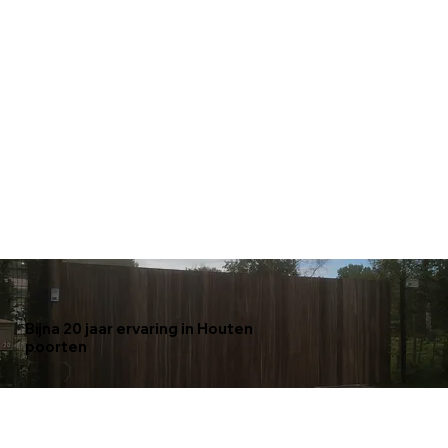
Bijna 20 jaar ervaring in Houten
poorten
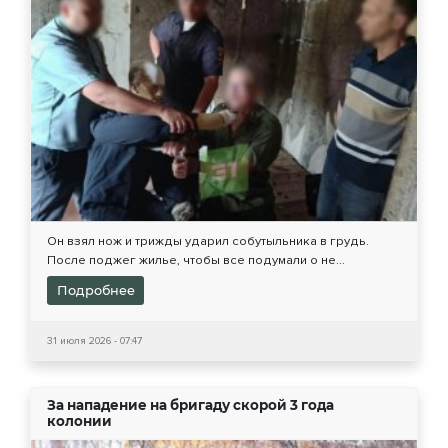
Он взял нож и трижды ударил собутыльника в грудь.
После поджег жилье, чтобы все подумали о не...
Подробнее
31 июля 2026 - 07:47
За нападение на бригаду скорой 3 года
колонии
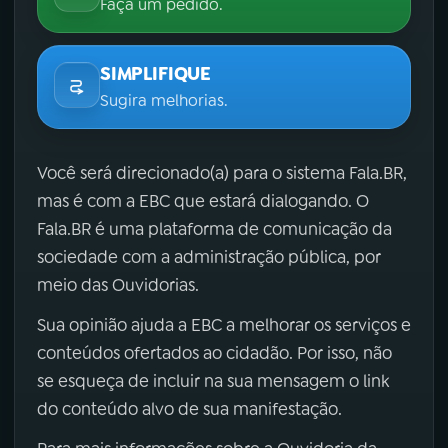
Faça um pedido.
SIMPLIFIQUE
Sugira melhorias.
Você será direcionado(a) para o sistema Fala.BR,
mas é com a EBC que estará dialogando. O
Fala.BR é uma plataforma de comunicação da
sociedade com a administração pública, por
meio das Ouvidorias.
Sua opinião ajuda a EBC a melhorar os serviços e
conteúdos ofertados ao cidadão. Por isso, não
se esqueça de incluir na sua mensagem o link
do conteúdo alvo de sua manifestação.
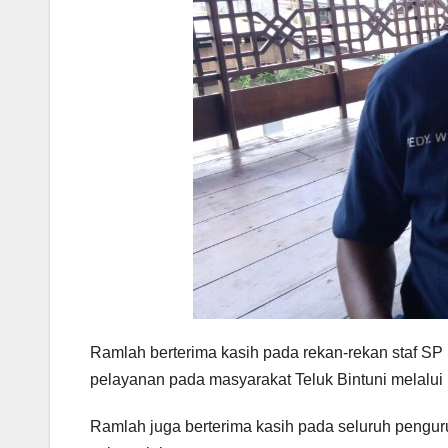
Ramlah berterima kasih pada rekan-rekan staf S
pelayanan pada masyarakat Teluk Bintuni melalui pe
Ramlah juga berterima kasih pada seluruh pengur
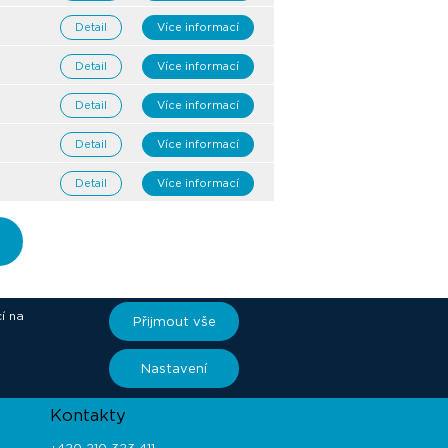
Detail
Více informací
Detail
Více informací
Detail
Více informací
Detail
Více informací
Detail
Více informací
í na
Přijmout vše
ory
Nastavení
Kontakty
+420 210 323 411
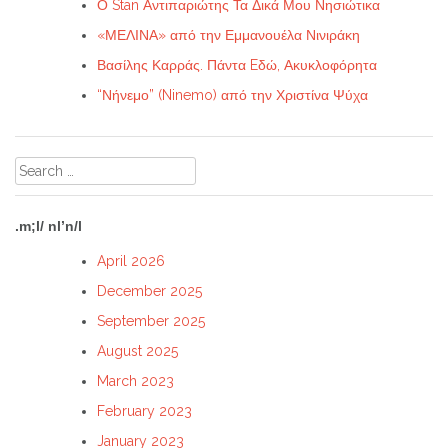
Ο Stan Αντιπαριώτης Τα Δικά Μου Νησιώτικα
«ΜΕΛΙΝΑ» από την Εμμανουέλα Νινιράκη
Βασίλης Καρράς. Πάντα Eδώ, Ακυκλοφόρητα
“Νήνεμο” (Ninemo) από την Χριστίνα Ψύχα
Search
for:
.m;l/ nl’n/l
April 2026
December 2025
September 2025
August 2025
March 2023
February 2023
January 2023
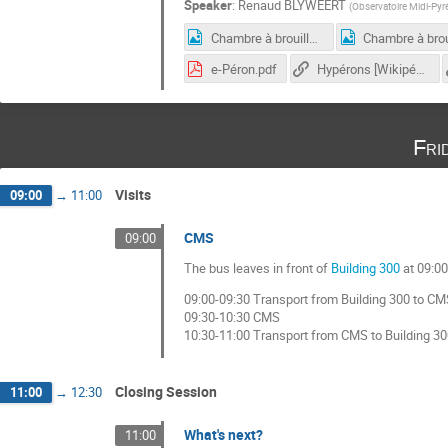
Speaker
:
Renaud BLYWEERT
(
Observatoire Midi-Pyr
Chambre à brouillard - alpha.jpg
e-Péron.pdf
Hypérons [Wikipédia]
Fri
Visits
09:00
→
11:00
CMS
09:00
The bus leaves in front of
Building 300
at 09:00
09:00-09:30 Transport from Building 300 to CM
09:30-10:30 CMS
10:30-11:00 Transport from CMS to Building 30
Closing Session
11:00
→
12:30
What's next?
11:00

______

Assigned task :: The word "from" appears in some lines above. Return every one of those lines.

Response to the task ::
09:00-09:30 Transport from Building 300 to CM
10:30-11:00 Transport from CMS to Building 30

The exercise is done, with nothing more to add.